Lady in the Red Dress

In 2006, Canadian playwright David Yee typed a furious e-mail to leaders of Parliament regarding its refusal to acknowledge past discriminatory issues facing Chinese-Canadian communities. When it came to the crucial moment, however, he decided not to click “send.”

Instead, Yee channeled his anger: first into the development of a character and, eventually, a noir-inspired play that uncovers buried wounds associated with racist acts, including the Exclusion Act and head taxes once directed toward Chinese-Canadians.

This weekend, Duke Players Lab Theater will present Yee’s work, Lady in the Red Dress, at Brody Theater. The play, directed by junior Theater Studies major Alyssa Wong and performed by a seven-member cast, revolves around Max, a white lawyer reluctantly responsible for organizing and determining the compensations for the contemporary Chinese-Canadian community.

Although Yee presents the discrimination toward Chinese-Canadians as prevalent and timely in the play’s context, the cast had to take a step back in order to fully immerse themselves in the conflict of Yee’s play and produce an honest performance.

“Racism against Asian people is still a little murky because it’s just not that apparent, so that was an issue that was lingering that we had to come to terms with,” said senior actor Wanda Jin.

Max, played by senior David Rothschild, tries to resist helping the Chinese-Canadian community, only to be flung into time-traveling mayhem with the resentful ghost Sylvia, played by Jin. Sylvia, through a series of life-threatening episodes, shows Max the lives affected by the racist acts.
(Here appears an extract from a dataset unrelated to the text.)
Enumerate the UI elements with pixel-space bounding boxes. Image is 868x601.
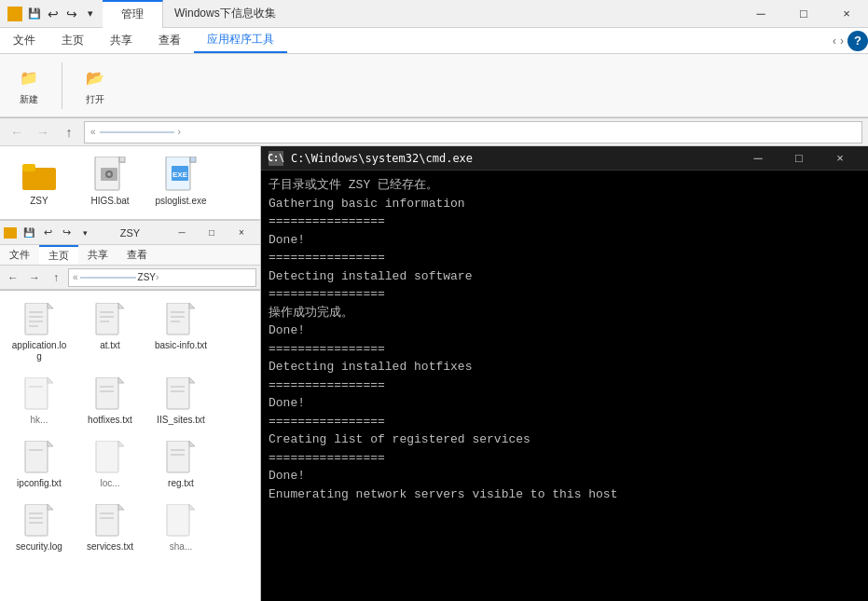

“I don’t want to call it horror, because it’s not exactly scary,” actor Sam Kebede, sophomore, said. “I would call it more darkly comedic action.”

Last October, Yee visited Duke through an invitation by Sean Metzger, an assistant professor of English and Theater Studies and now the play’s advisor. Metzger asked Wong to prepare a stage reading for the first third of Lady in the Red Dress in addition to parts from Yee’s Paper Series, a collection of five short stories and plays about paper.

“I had already read the play in Sean’s class and really liked it,” Wong said. “I’ve workshopped scenes of this before. I’ve essentially been preparing for this since this past summer, in terms of design and research.”

Duke Players Lab Theater, which hosts plays in both the fall and spring, sends out an e-mail seeking aspiring directors. Interested students are required to assemble a petition consisting of what play they wish to direct and a plan describing how it will be accomplished. The plans are presented to the Duke Players council, which votes on which plays will be brought to production.

“We got reception from several people and the person with the strongest resources and best backing for the play was Alyssa,” Kebede (who is also the secretary of the Duke Players council) said. “She was really on her game. She had met Yee and already worked out the symbols.”

Although Yee will be unable to attend the play this weekend due to his prior responsibilities as a playwright-in-residence, he has assisted Wong in terms of interpretation.

“I had questions for him about the text and his intentions for writing this play. He’s just generally been really supportive,” Wong said. “I’ve pretty much been doing artistic direction on my own.”

Because Yee originally wrote the work as a screenplay, the production team encountered multiple obstacle for stage direction.

“We’ve got 22 scenes in 15 different locations,” Wong said. “The scenes change from Chinatown to the downtown Toronto Department of Justice, scenes in the ’20s, ’40s, ’60s, scenes in the present.”

Because the play will take place in Brody Theater, the surrounding audience makes it difficult to construct multiple, changing sets. Most of transitions will be done with lighting.

Although the technically challenging play was born out of anger at long-standing xenophobia, Yee manages to integrate light-hearted humor.

“It’s very tongue-in-cheek. The issues are very serious, but it’s not deadweight or heavy-handed,” Wong said. “But it doesn’t offer an easy fix. It does demand attention that people remember.”

Lady in the Red Dress will run this Friday, Saturday and Sunday at 8 p.m. in Brody Theater.